YOUR TASK: Please retype the data in full, exactly as given.

(Stored data entries)
---+---
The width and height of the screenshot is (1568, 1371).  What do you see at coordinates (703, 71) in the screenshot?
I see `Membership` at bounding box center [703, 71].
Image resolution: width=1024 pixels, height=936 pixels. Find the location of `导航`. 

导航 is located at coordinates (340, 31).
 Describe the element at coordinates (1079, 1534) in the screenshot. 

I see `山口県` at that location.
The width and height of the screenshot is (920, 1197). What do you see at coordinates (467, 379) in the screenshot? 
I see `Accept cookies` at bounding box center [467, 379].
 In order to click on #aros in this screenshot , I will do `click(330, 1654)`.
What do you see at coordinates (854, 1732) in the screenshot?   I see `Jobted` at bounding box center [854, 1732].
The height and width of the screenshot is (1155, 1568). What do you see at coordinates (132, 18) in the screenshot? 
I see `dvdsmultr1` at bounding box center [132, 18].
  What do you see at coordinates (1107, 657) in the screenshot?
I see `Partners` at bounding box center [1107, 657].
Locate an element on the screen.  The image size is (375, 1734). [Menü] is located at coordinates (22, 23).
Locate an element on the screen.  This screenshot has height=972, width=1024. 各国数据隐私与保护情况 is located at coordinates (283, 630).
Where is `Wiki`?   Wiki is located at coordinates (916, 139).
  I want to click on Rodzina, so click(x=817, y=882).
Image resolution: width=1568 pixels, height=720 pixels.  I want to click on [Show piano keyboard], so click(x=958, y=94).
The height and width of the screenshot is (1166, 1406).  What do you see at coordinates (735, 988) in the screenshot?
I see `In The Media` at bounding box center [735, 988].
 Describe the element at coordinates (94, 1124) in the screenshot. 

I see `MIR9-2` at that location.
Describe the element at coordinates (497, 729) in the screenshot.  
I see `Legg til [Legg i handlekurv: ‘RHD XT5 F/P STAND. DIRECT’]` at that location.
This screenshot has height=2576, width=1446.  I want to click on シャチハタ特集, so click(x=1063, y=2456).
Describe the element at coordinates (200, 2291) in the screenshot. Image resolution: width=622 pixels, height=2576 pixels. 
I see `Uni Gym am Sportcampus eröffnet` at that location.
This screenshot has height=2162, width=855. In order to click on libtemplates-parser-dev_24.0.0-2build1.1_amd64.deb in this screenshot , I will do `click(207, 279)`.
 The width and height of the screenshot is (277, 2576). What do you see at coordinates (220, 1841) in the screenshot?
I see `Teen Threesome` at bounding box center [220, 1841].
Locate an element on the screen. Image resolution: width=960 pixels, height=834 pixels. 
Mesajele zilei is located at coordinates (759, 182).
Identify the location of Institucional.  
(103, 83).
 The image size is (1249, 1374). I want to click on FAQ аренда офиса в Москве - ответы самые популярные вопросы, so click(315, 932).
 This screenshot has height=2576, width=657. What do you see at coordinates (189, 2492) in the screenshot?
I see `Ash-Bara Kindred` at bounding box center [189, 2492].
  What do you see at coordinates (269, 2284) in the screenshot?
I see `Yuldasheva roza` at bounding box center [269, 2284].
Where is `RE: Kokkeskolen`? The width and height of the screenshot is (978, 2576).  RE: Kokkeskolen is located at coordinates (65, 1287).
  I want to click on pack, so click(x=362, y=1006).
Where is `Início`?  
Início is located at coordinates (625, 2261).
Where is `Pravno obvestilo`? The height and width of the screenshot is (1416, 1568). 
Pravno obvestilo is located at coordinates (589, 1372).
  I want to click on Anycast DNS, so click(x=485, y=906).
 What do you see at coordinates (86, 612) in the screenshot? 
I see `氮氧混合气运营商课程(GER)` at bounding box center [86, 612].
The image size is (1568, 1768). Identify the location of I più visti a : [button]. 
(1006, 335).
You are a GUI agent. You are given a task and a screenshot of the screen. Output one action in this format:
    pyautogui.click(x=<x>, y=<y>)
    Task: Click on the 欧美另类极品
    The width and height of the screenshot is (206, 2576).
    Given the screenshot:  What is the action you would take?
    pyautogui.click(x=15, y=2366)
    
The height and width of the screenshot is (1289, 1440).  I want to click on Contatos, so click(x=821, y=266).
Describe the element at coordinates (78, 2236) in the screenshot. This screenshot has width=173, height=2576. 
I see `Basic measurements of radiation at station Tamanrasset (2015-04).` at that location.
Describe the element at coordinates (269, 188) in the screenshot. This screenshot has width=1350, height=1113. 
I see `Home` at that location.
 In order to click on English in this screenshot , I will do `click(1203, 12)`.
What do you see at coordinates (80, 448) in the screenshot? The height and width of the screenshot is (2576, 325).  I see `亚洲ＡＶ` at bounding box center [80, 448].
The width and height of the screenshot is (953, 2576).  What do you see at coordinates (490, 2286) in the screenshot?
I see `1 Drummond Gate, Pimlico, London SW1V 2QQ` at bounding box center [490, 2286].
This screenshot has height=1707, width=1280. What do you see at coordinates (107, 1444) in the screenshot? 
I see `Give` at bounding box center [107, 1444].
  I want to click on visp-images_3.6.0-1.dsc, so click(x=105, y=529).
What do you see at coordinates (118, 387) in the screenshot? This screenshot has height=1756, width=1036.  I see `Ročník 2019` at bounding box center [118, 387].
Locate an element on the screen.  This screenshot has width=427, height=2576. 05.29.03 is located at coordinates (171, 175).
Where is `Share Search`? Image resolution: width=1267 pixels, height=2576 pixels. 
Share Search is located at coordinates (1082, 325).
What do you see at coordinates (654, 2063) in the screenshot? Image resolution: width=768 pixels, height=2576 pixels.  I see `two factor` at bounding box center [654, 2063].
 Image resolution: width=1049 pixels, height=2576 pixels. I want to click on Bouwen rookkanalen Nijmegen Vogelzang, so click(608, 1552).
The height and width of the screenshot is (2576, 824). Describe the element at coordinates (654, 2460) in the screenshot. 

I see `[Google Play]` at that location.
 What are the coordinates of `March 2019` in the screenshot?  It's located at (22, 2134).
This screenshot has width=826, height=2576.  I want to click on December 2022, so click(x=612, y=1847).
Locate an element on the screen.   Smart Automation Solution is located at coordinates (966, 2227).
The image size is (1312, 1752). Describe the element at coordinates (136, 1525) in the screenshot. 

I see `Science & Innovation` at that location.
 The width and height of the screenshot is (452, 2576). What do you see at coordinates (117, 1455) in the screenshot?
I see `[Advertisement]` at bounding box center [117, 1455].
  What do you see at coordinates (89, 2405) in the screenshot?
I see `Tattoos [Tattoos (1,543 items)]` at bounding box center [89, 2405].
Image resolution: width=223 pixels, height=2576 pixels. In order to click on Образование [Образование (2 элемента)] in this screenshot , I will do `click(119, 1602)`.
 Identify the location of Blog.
---+---
EXERCISE RESULT:
The width and height of the screenshot is (1568, 1371).  What do you see at coordinates (703, 71) in the screenshot?
I see `Membership` at bounding box center [703, 71].
Image resolution: width=1024 pixels, height=936 pixels. Find the location of `导航`. 

导航 is located at coordinates (340, 31).
 Describe the element at coordinates (1079, 1534) in the screenshot. 

I see `山口県` at that location.
The width and height of the screenshot is (920, 1197). What do you see at coordinates (467, 379) in the screenshot? 
I see `Accept cookies` at bounding box center [467, 379].
 In order to click on #aros in this screenshot , I will do `click(330, 1654)`.
What do you see at coordinates (854, 1732) in the screenshot?   I see `Jobted` at bounding box center [854, 1732].
The height and width of the screenshot is (1155, 1568). What do you see at coordinates (132, 18) in the screenshot? 
I see `dvdsmultr1` at bounding box center [132, 18].
  What do you see at coordinates (1107, 657) in the screenshot?
I see `Partners` at bounding box center [1107, 657].
Locate an element on the screen.  The image size is (375, 1734). [Menü] is located at coordinates (22, 23).
Locate an element on the screen.  This screenshot has height=972, width=1024. 各国数据隐私与保护情况 is located at coordinates (283, 630).
Where is `Wiki`?   Wiki is located at coordinates (916, 139).
  I want to click on Rodzina, so click(x=817, y=882).
Image resolution: width=1568 pixels, height=720 pixels.  I want to click on [Show piano keyboard], so click(x=958, y=94).
The height and width of the screenshot is (1166, 1406).  What do you see at coordinates (735, 988) in the screenshot?
I see `In The Media` at bounding box center [735, 988].
 Describe the element at coordinates (94, 1124) in the screenshot. 

I see `MIR9-2` at that location.
Describe the element at coordinates (497, 729) in the screenshot.  
I see `Legg til [Legg i handlekurv: ‘RHD XT5 F/P STAND. DIRECT’]` at that location.
This screenshot has height=2576, width=1446.  I want to click on シャチハタ特集, so click(x=1063, y=2456).
Describe the element at coordinates (200, 2291) in the screenshot. Image resolution: width=622 pixels, height=2576 pixels. 
I see `Uni Gym am Sportcampus eröffnet` at that location.
This screenshot has height=2162, width=855. In order to click on libtemplates-parser-dev_24.0.0-2build1.1_amd64.deb in this screenshot , I will do `click(207, 279)`.
 The width and height of the screenshot is (277, 2576). What do you see at coordinates (220, 1841) in the screenshot?
I see `Teen Threesome` at bounding box center [220, 1841].
Locate an element on the screen. Image resolution: width=960 pixels, height=834 pixels. 
Mesajele zilei is located at coordinates (759, 182).
Identify the location of Institucional.  
(103, 83).
 The image size is (1249, 1374). I want to click on FAQ аренда офиса в Москве - ответы самые популярные вопросы, so click(315, 932).
 This screenshot has height=2576, width=657. What do you see at coordinates (189, 2492) in the screenshot?
I see `Ash-Bara Kindred` at bounding box center [189, 2492].
  What do you see at coordinates (269, 2284) in the screenshot?
I see `Yuldasheva roza` at bounding box center [269, 2284].
Where is `RE: Kokkeskolen`? The width and height of the screenshot is (978, 2576).  RE: Kokkeskolen is located at coordinates (65, 1287).
  I want to click on pack, so click(x=362, y=1006).
Where is `Início`?  
Início is located at coordinates (625, 2261).
Where is `Pravno obvestilo`? The height and width of the screenshot is (1416, 1568). 
Pravno obvestilo is located at coordinates (589, 1372).
  I want to click on Anycast DNS, so click(x=485, y=906).
 What do you see at coordinates (86, 612) in the screenshot? 
I see `氮氧混合气运营商课程(GER)` at bounding box center [86, 612].
The image size is (1568, 1768). Identify the location of I più visti a : [button]. 
(1006, 335).
You are a GUI agent. You are given a task and a screenshot of the screen. Output one action in this format:
    pyautogui.click(x=<x>, y=<y>)
    Task: Click on the 欧美另类极品
    The width and height of the screenshot is (206, 2576).
    Given the screenshot:  What is the action you would take?
    pyautogui.click(x=15, y=2366)
    
The height and width of the screenshot is (1289, 1440).  I want to click on Contatos, so click(x=821, y=266).
Describe the element at coordinates (78, 2236) in the screenshot. This screenshot has width=173, height=2576. 
I see `Basic measurements of radiation at station Tamanrasset (2015-04).` at that location.
Describe the element at coordinates (269, 188) in the screenshot. This screenshot has width=1350, height=1113. 
I see `Home` at that location.
 In order to click on English in this screenshot , I will do `click(1203, 12)`.
What do you see at coordinates (80, 448) in the screenshot? The height and width of the screenshot is (2576, 325).  I see `亚洲ＡＶ` at bounding box center [80, 448].
The width and height of the screenshot is (953, 2576).  What do you see at coordinates (490, 2286) in the screenshot?
I see `1 Drummond Gate, Pimlico, London SW1V 2QQ` at bounding box center [490, 2286].
This screenshot has height=1707, width=1280. What do you see at coordinates (107, 1444) in the screenshot? 
I see `Give` at bounding box center [107, 1444].
  I want to click on visp-images_3.6.0-1.dsc, so click(x=105, y=529).
What do you see at coordinates (118, 387) in the screenshot? This screenshot has height=1756, width=1036.  I see `Ročník 2019` at bounding box center [118, 387].
Locate an element on the screen.  This screenshot has width=427, height=2576. 05.29.03 is located at coordinates (171, 175).
Where is `Share Search`? Image resolution: width=1267 pixels, height=2576 pixels. 
Share Search is located at coordinates (1082, 325).
What do you see at coordinates (654, 2063) in the screenshot? Image resolution: width=768 pixels, height=2576 pixels.  I see `two factor` at bounding box center [654, 2063].
 Image resolution: width=1049 pixels, height=2576 pixels. I want to click on Bouwen rookkanalen Nijmegen Vogelzang, so click(608, 1552).
The height and width of the screenshot is (2576, 824). Describe the element at coordinates (654, 2460) in the screenshot. 

I see `[Google Play]` at that location.
 What are the coordinates of `March 2019` in the screenshot?  It's located at (22, 2134).
This screenshot has width=826, height=2576.  I want to click on December 2022, so click(x=612, y=1847).
Locate an element on the screen.   Smart Automation Solution is located at coordinates (966, 2227).
The image size is (1312, 1752). Describe the element at coordinates (136, 1525) in the screenshot. 

I see `Science & Innovation` at that location.
 The width and height of the screenshot is (452, 2576). What do you see at coordinates (117, 1455) in the screenshot?
I see `[Advertisement]` at bounding box center [117, 1455].
  What do you see at coordinates (89, 2405) in the screenshot?
I see `Tattoos [Tattoos (1,543 items)]` at bounding box center [89, 2405].
Image resolution: width=223 pixels, height=2576 pixels. In order to click on Образование [Образование (2 элемента)] in this screenshot , I will do `click(119, 1602)`.
 Identify the location of Blog.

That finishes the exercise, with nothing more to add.